Kean University student Ms. Nimra Jamshed is starting her teaching career learning from Ms. Shelly Colletto in the art department.

“Everyone in the school kind of reaches out to the art room, like the phys ed people, the choir, the science people.  Everyone can be doing something incorporated within the art wing, so I really like that it creates a sense of community,” said Jamshed.

Jamshed has always had an affinity for art, and teaching has always interested her. “I really like working with children,” she said, “and I really wanted to be one of those teachers who made an influence on their students.” 

She said that her interest in art goes back to her own time at school. “I always looked forward to that class. I was always creative, and had that skill that I really enjoyed, so I stuck with it through college.”

On the opposite end of the building, Ramapo University student teacher Mr. Andrew Mitchell has been assigned to the history department with Mr. Howard Manson. He shared a similar experience of always knowing his passion.

“History is like…the textbook that I actually read as a high school student. It was essentially the only thing I considered studying when I went to college,” Mitchell said.

Kean University student Mr. Gabriel Batista also came to the history department this year, working with Mr. Mike Glackin. Unlike Jamshed and Mitchell, whose paths always included teaching their subjects, Batista did not want to do so at first. He actually intended on a computer science major before realizing that his true passion was teaching.

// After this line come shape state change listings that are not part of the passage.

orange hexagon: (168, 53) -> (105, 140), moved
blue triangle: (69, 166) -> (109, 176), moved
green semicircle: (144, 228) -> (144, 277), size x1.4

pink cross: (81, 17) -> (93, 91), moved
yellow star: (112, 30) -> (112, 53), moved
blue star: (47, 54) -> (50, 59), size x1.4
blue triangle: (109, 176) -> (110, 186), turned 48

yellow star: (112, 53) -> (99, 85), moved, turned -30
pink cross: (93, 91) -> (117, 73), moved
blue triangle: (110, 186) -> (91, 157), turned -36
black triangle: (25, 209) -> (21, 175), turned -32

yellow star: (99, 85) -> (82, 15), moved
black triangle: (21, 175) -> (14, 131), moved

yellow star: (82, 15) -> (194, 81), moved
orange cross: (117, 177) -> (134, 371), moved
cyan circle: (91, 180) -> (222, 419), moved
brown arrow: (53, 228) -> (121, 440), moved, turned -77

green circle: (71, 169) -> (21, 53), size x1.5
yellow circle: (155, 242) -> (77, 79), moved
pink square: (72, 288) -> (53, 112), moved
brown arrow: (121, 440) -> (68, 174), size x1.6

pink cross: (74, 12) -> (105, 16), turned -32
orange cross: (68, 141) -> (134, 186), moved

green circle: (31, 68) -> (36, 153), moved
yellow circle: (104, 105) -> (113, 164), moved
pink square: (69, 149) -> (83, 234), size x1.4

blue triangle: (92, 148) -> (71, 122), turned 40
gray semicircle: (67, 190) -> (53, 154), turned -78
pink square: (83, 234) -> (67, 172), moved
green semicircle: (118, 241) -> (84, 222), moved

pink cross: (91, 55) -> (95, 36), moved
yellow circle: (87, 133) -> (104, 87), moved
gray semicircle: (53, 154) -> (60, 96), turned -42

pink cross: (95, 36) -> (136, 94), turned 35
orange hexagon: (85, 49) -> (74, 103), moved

Being a student teacher, Batista has learned that with the highs, there are lows. One of the difficult parts of teaching was lesson planning: “[We have] a hundred fifty kids probably…so, it’s a lot of lesson planning and that’s the one thing I’ve really learned.”  

Mitchell shared a different perspective than his fellow educators, having entered the teaching field later in life.

“I had debated becoming a teacher for some time, as I graduated college and am a bit older than some of the student teachers,” he said. “I kept not applying to the programs to become a teacher because of work, life, whatever, and the pandemic happened. Like a lot of people, our lives got flipped upside down. It has been something I considered for years.” 

Despite all three teachers starting from different positions, with different aspirations, they all have ended up in the halls of Edison High. From changing majors to life events, obstacles emerged but these teachers prevailed.

As much as the high school is offering a platform for these students teachers, these interns in turn can provide some insight for high school students ready for college and career, especially upperclassmen looking to join the field of education.

“If you are presented with the opportunity to interact…or be a camp counselor. Do some type of summer program; something like that could be really helpful,” Mitchell said.